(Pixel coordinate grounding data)
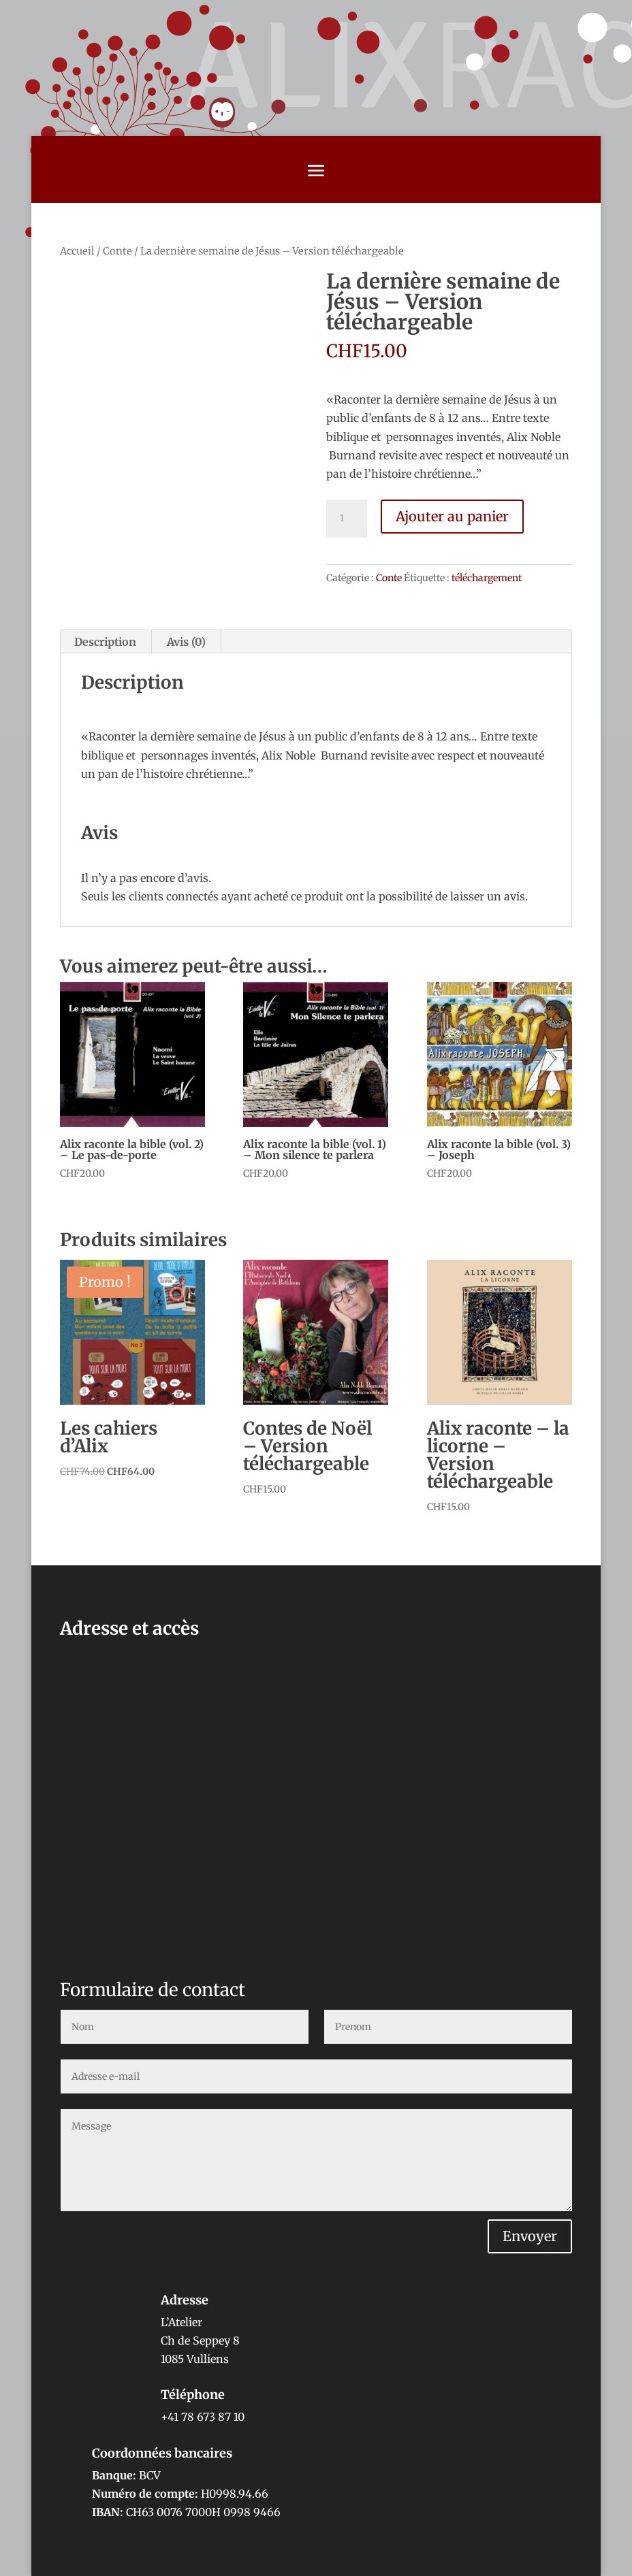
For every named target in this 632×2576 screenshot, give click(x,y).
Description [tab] (105, 642)
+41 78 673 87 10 (202, 2417)
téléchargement (487, 578)
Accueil (77, 251)
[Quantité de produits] (346, 519)
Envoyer (530, 2236)
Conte (117, 251)
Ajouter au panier (452, 516)
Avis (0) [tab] (186, 642)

=== What to produce ===
Copy each entry exactly as written. Images should not appear in the copy.

=== Solution to this task ===
For every named target in this 632×2576 screenshot, give click(x,y).
Description [tab] (105, 642)
+41 78 673 87 10 (202, 2417)
téléchargement (487, 578)
Accueil (77, 251)
[Quantité de produits] (346, 519)
Envoyer (530, 2236)
Conte (117, 251)
Ajouter au panier (452, 516)
Avis (0) [tab] (186, 642)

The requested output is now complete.